As a thief of magical secrets, Charlie was not unlike a bee, pollinating many flowers. Once gloamists digested an old book, copying down the experiments or techniques they thought might be useful into their own notes, the only reason they hung onto the original copy was to guarantee that what they learned stayed exclusive to them. Charlie had once failed to steal a volume from a guy, because when she arrived, she discovered that he burned every single book he’d acquired as soon as he copied down the parts in which he was interested. She still got angry sometimes, thinking about him.
If Salt wanted to found a library, that would make him very popular. It showed a willingness to share his secrets. A generosity of spirit.
Or that his secrets were so much greater and more terrible that he could afford to have a collection like this mean nothing to him. Either way, he ought to have no problem convincing the local gloamists that his elevation to the Cabal had been long overdue. His influence would grow, and so would the horror that followed in his wake.
Charlie’s gaze went to her own shadow, then away.

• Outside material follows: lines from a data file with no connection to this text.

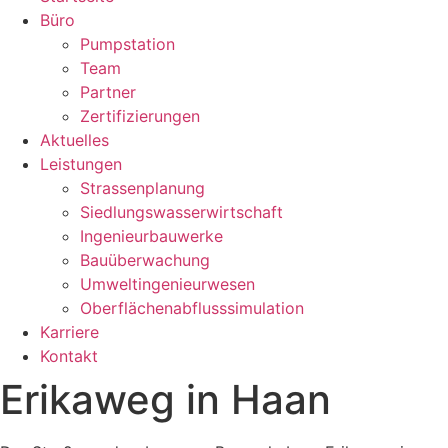
Büro
Pumpstation
Team
Partner
Zertifizierungen
Aktuelles
Leistungen
Strassenplanung
Siedlungswasserwirtschaft
Ingenieurbauwerke
Bauüberwachung
Umweltingenieurwesen
Oberflächenabflusssimulation
Karriere
Kontakt
Erikaweg in Haan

At the end of the hall hung an oil painting of a dark-haired woman, lying on a couch, wearing a diamond-encrusted crown. Her dress was parted, showing her naked body from the waist down. And suspended over her by straps was a stallion. Charlie frowned at it, then glanced around. It was far from the only piece of disturbing art. A painting of a Roman king being devoured by his horses hung by a door. Beneath a sconce, she spotted a sketch of a decomposing fawn.
As though Salt’s house needed to be creepier.
Charlie walked by massive and magnificent stairs carved in the shapes of lions, through an arch into a sitting room. There, two bartenders poured drinks from behind a wooden bar topped in pewter. A small knot of people waited for their drinks. Gangsters stood shoulder to shoulder with academics, performers chatted with mystics. Gloaming was a new science, and its practitioners as hungry as the shadows that fluttered behind them in the shapes of capes, or wrapped around their bodies like snakes. Others drifted a bit behind their wearer, leashed by a single silver cord, moving to peer out the window, or fetch a drink.
One shadow even drifted up to her tray, plucking an endive off of it before she could pause. Startled into stopping, she swallowed a curse as she almost dropped the food.
She heard a bark of laughter from across the room.
A prank. It reminded her that no matter how tense she was, and no matter how terrible her suspicions were, to most of the glooms present, this was a party.